Transcribed page contents
[Start of section]
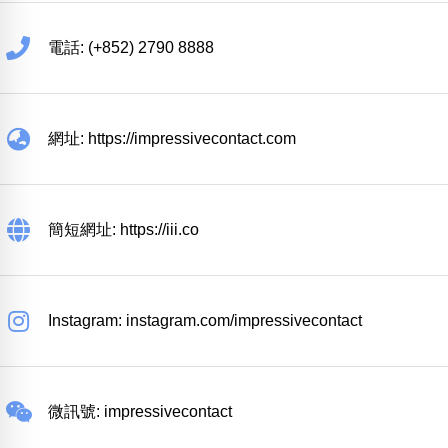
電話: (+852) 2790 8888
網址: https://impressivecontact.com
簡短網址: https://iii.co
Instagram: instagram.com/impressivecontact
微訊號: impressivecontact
[End of section]
[Start of section]
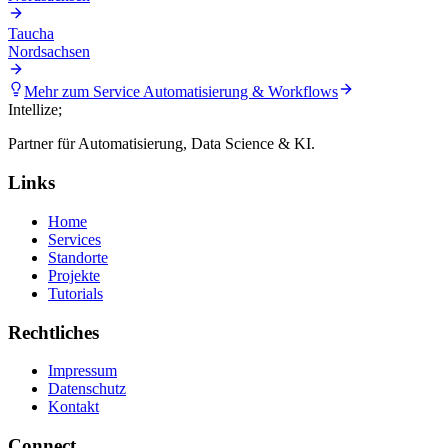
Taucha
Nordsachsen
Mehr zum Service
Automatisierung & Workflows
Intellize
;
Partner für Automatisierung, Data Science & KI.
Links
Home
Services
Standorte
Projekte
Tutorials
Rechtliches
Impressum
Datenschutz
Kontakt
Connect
[End of section]
[Start of section]
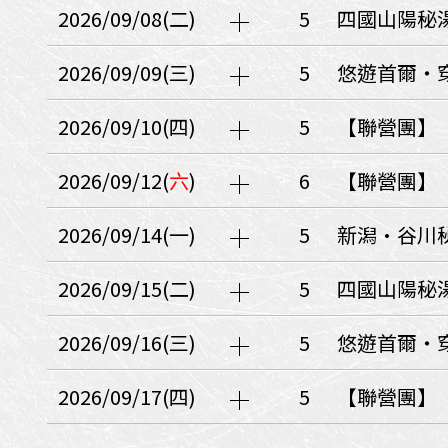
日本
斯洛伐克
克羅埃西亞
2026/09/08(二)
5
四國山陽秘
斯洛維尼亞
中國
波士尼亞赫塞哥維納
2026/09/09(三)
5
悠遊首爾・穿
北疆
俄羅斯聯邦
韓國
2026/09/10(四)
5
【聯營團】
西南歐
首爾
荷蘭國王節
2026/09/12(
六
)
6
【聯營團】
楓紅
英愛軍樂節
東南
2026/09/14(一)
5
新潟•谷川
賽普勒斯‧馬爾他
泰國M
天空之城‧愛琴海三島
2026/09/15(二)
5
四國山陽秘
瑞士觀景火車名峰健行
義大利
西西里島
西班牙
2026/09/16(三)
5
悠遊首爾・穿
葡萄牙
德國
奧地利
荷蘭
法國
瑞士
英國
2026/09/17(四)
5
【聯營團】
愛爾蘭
[End of section]
Find every line above that includes the word "https", then state how many there are and nothing more.

• **Answer to this problem**
2